• Work instructions
Repeat, word for word, each of the records shown below, without their pictures.

• Material for the task
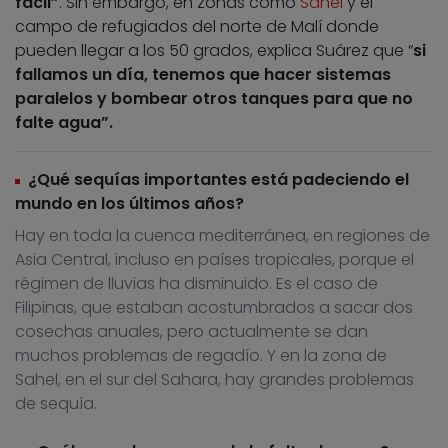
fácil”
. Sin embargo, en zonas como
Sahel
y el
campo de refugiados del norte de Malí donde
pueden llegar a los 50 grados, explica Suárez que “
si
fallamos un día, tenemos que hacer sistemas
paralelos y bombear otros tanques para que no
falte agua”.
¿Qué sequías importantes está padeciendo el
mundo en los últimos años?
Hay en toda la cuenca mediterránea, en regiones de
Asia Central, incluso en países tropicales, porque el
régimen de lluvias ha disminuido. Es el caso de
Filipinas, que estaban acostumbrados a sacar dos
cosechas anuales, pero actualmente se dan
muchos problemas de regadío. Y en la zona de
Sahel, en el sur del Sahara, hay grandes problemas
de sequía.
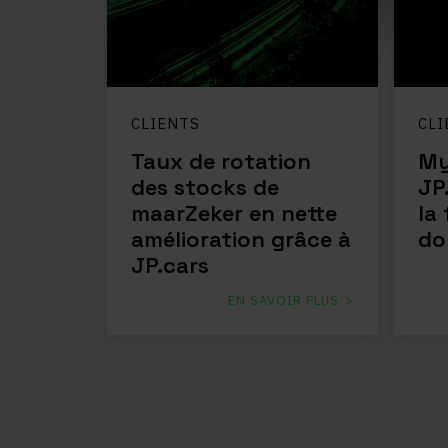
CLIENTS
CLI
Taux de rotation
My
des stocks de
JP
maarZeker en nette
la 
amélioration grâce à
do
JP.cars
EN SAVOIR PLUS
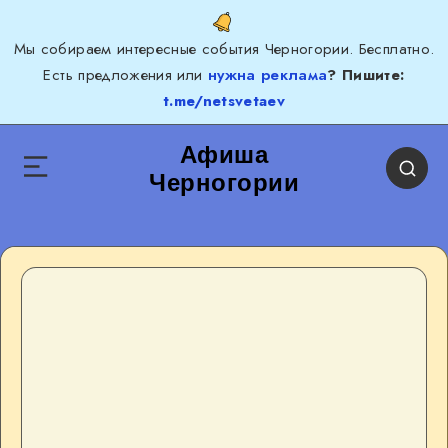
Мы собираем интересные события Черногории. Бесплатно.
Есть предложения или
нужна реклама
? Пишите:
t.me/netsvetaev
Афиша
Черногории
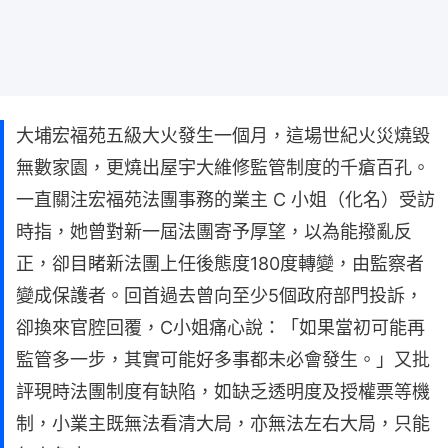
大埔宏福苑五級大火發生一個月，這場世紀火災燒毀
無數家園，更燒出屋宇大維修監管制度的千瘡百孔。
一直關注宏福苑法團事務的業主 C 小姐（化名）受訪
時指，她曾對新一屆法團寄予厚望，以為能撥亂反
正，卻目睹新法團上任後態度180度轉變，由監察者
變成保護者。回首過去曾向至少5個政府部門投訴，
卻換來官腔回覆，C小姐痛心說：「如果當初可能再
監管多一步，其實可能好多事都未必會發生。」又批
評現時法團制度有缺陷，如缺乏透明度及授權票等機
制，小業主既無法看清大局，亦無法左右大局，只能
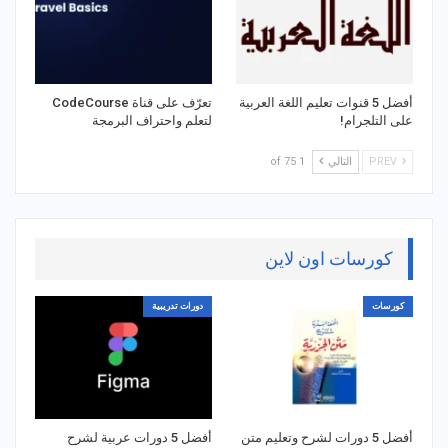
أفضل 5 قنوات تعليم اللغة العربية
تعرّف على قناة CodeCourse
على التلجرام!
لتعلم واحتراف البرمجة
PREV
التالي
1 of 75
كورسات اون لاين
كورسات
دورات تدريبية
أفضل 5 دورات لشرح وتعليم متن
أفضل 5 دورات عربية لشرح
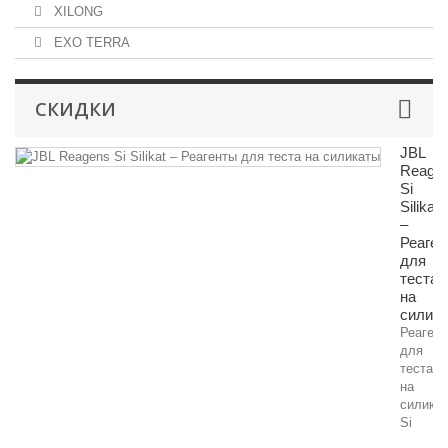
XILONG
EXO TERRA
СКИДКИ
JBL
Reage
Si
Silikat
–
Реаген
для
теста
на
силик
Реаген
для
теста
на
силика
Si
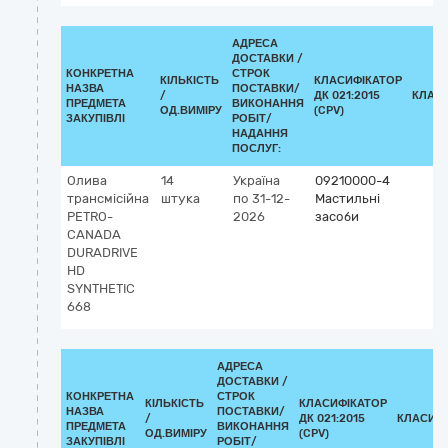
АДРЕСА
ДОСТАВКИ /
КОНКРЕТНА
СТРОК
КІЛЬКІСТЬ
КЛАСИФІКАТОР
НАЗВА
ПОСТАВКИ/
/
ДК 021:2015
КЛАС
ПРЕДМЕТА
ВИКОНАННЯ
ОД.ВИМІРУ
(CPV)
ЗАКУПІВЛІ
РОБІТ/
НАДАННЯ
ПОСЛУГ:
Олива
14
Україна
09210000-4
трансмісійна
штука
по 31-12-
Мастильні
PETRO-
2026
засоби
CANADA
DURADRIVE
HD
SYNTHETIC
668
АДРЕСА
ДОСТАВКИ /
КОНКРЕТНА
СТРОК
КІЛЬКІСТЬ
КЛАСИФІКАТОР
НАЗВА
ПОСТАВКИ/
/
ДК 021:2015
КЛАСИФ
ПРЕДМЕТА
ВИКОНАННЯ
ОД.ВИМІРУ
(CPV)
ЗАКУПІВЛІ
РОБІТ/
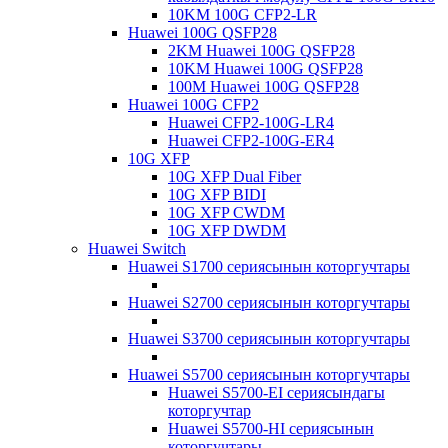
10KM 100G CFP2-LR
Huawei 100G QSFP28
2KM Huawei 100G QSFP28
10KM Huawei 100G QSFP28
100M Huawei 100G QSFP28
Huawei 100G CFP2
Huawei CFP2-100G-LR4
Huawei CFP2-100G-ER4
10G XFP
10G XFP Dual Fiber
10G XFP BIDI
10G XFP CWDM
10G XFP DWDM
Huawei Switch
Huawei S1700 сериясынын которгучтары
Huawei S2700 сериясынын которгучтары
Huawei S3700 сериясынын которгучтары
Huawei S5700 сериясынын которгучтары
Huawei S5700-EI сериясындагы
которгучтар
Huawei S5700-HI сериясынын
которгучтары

• Solution
fácil”
. Sin embargo, en zonas como
Sahel
y el
campo de refugiados del norte de Malí donde
pueden llegar a los 50 grados, explica Suárez que “
si
fallamos un día, tenemos que hacer sistemas
paralelos y bombear otros tanques para que no
falte agua”.
¿Qué sequías importantes está padeciendo el
mundo en los últimos años?
Hay en toda la cuenca mediterránea, en regiones de
Asia Central, incluso en países tropicales, porque el
régimen de lluvias ha disminuido. Es el caso de
Filipinas, que estaban acostumbrados a sacar dos
cosechas anuales, pero actualmente se dan
muchos problemas de regadío. Y en la zona de
Sahel, en el sur del Sahara, hay grandes problemas
de sequía.
CLIENTS
CLI
Taux de rotation
My
des stocks de
JP
maarZeker en nette
la 
amélioration grâce à
do
JP.cars
EN SAVOIR PLUS
Мы собираем интересные события Черногории. Бесплатно.
Есть предложения или
нужна реклама
? Пишите:
t.me/netsvetaev
Афиша
Черногории
大埔宏福苑五級大火發生一個月，這場世紀火災燒毀
無數家園，更燒出屋宇大維修監管制度的千瘡百孔。
一直關注宏福苑法團事務的業主 C 小姐（化名）受訪
時指，她曾對新一屆法團寄予厚望，以為能撥亂反
正，卻目睹新法團上任後態度180度轉變，由監察者
變成保護者。回首過去曾向至少5個政府部門投訴，
卻換來官腔回覆，C小姐痛心說：「如果當初可能再
監管多一步，其實可能好多事都未必會發生。」又批
評現時法團制度有缺陷，如缺乏透明度及授權票等機
制，小業主既無法看清大局，亦無法左右大局，只能
أفضل 5 قنوات تعليم اللغة العربية
تعرّف على قناة CodeCourse
على التلجرام!
لتعلم واحتراف البرمجة
PREV
التالي
1 of 75
كورسات اون لاين
كورسات
دورات تدريبية
أفضل 5 دورات لشرح وتعليم متن
أفضل 5 دورات عربية لشرح
XILONG
EXO TERRA
СКИДКИ
JBL
Reage
Si
Silikat
–
Реаген
для
теста
на
силик
Реаген
для
теста
на
силика
Si
АДРЕСА
ДОСТАВКИ /
КОНКРЕТНА
СТРОК
КІЛЬКІСТЬ
КЛАСИФІКАТОР
НАЗВА
ПОСТАВКИ/
/
ДК 021:2015
КЛАС
ПРЕДМЕТА
ВИКОНАННЯ
ОД.ВИМІРУ
(CPV)
ЗАКУПІВЛІ
РОБІТ/
НАДАННЯ
ПОСЛУГ:
Олива
14
Україна
09210000-4
трансмісійна
штука
по 31-12-
Мастильні
PETRO-
2026
засоби
CANADA
DURADRIVE
HD
SYNTHETIC
668
АДРЕСА
ДОСТАВКИ /
КОНКРЕТНА
СТРОК
КІЛЬКІСТЬ
КЛАСИФІКАТОР
НАЗВА
ПОСТАВКИ/
/
ДК 021:2015
КЛАСИФ
ПРЕДМЕТА
ВИКОНАННЯ
ОД.ВИМІРУ
(CPV)
ЗАКУПІВЛІ
РОБІТ/
10KM 100G CFP2-LR
Huawei 100G QSFP28
2KM Huawei 100G QSFP28
10KM Huawei 100G QSFP28
100M Huawei 100G QSFP28
Huawei 100G CFP2
Huawei CFP2-100G-LR4
Huawei CFP2-100G-ER4
10G XFP
10G XFP Dual Fiber
10G XFP BIDI
10G XFP CWDM
10G XFP DWDM
Huawei Switch
Huawei S1700 сериясынын которгучтары
Huawei S2700 сериясынын которгучтары
Huawei S3700 сериясынын которгучтары
Huawei S5700 сериясынын которгучтары
Huawei S5700-EI сериясындагы
которгучтар
Huawei S5700-HI сериясынын
которгучтары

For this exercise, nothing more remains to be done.